= REQUIRED ACTION =
With the line containing "20 cm 5 stk" as the start and the line containing "ALTERNATIVE PRODUKTER" as the end, transcribe that span of the entries below exactly, including both.

= INPUT RECORDS =
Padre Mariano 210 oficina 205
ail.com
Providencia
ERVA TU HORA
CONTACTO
--
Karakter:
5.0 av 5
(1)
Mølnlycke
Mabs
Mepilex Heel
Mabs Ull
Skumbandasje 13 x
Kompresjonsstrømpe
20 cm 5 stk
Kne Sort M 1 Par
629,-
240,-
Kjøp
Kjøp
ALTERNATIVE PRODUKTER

= OUTPUT OF THE TASK =
20 cm 5 stk
Kne Sort M 1 Par
629,-
240,-
Kjøp
Kjøp
ALTERNATIVE PRODUKTER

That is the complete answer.